(Stored records)
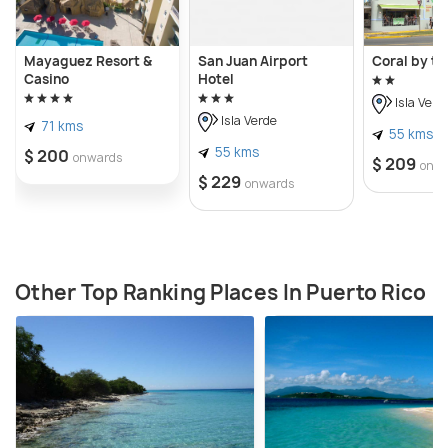
Mayaguez Resort &
San Juan Airport
Coral by th
Casino
Hotel
Isla Verd
Isla Verde
71 kms
55 kms
55 kms
$ 200
onwards
$ 209
onw
$ 229
onwards
Other Top Ranking Places In Puerto Rico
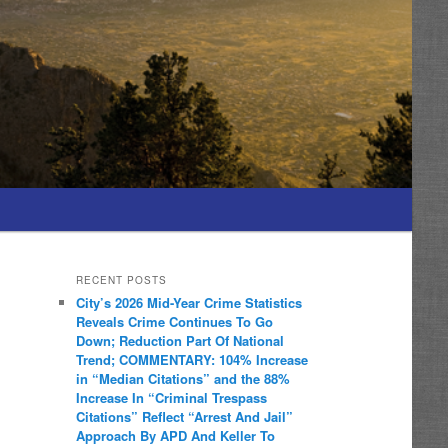
RECENT POSTS
City’s 2026 Mid-Year Crime Statistics
Reveals Crime Continues To Go
Down; Reduction Part Of National
Trend; COMMENTARY: 104% Increase
in “Median Citations” and the 88%
Increase In “Criminal Trespass
Citations” Reflect “Arrest And Jail”
Approach By APD And Keller To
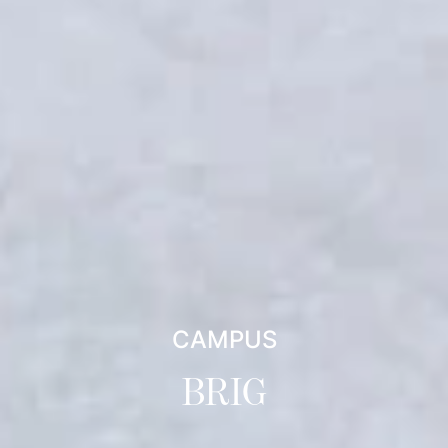
CAMPUS
BRIG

What you are asked to do:
Retype every entry verbatim and exclude the pictures from the copy.

Solved exercise:
Mayaguez Resort &
San Juan Airport
Coral by th
Casino
Hotel
Isla Verd
Isla Verde
71 kms
55 kms
55 kms
$ 200
onwards
$ 209
onw
$ 229
onwards
Other Top Ranking Places In Puerto Rico
RECENT POSTS
City’s 2026 Mid-Year Crime Statistics
Reveals Crime Continues To Go
Down; Reduction Part Of National
Trend; COMMENTARY: 104% Increase
in “Median Citations” and the 88%
Increase In “Criminal Trespass
Citations” Reflect “Arrest And Jail”
Approach By APD And Keller To
CAMPUS
BRIG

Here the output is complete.